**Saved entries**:
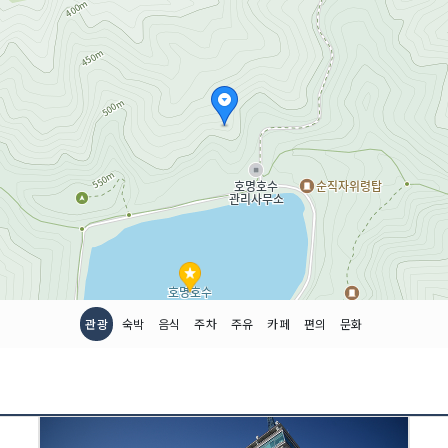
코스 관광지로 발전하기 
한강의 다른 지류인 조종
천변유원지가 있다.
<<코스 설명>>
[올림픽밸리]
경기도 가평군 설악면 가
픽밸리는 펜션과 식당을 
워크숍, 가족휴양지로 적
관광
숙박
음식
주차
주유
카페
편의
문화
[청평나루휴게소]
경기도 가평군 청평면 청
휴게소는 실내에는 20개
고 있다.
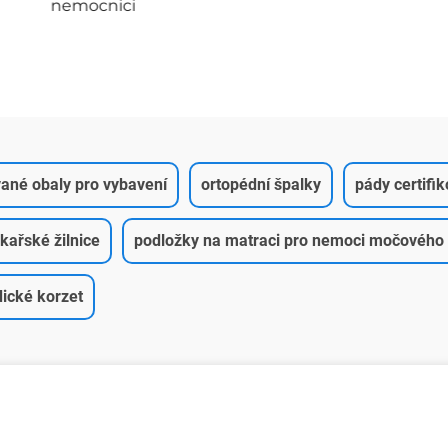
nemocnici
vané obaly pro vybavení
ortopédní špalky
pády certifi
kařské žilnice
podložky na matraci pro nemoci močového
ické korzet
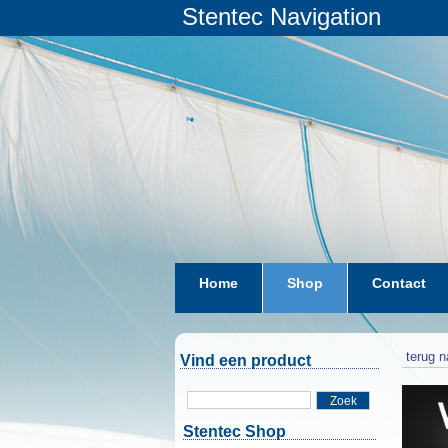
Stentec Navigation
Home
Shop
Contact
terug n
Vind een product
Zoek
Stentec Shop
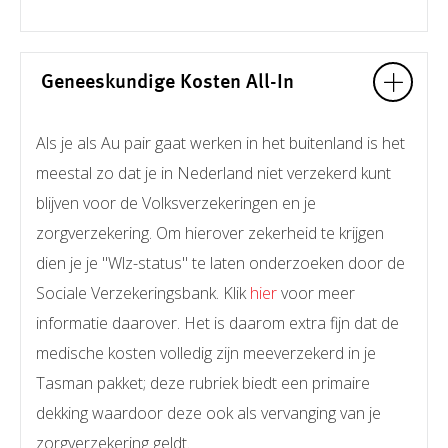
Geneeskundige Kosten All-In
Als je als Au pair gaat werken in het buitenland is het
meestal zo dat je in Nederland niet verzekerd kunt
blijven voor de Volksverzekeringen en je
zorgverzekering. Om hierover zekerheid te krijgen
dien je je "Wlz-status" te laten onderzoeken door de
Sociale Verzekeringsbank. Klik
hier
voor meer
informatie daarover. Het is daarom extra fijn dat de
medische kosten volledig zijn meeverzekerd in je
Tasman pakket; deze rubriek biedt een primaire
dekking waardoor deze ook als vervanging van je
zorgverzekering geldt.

---

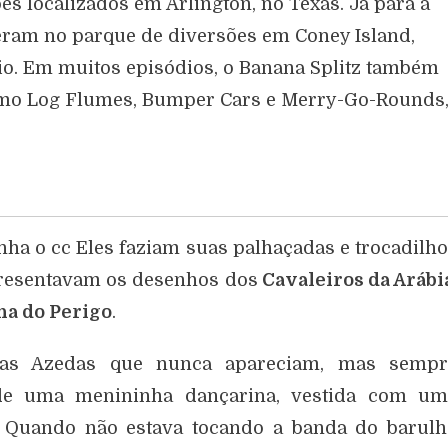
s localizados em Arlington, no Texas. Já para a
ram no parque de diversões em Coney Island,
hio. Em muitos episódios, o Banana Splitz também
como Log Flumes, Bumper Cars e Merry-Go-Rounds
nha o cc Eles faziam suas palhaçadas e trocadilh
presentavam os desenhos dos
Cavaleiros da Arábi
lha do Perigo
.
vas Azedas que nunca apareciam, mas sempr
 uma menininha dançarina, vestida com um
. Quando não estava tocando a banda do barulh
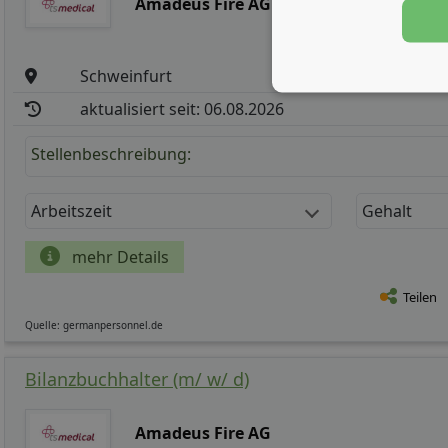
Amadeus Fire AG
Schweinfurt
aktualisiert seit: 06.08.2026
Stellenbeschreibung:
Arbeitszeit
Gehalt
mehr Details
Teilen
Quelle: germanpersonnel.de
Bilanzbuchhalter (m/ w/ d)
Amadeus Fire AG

**Work task**:
How many of the lines above include the word "voor"? Respond with the number alone.

**The completed task**:
2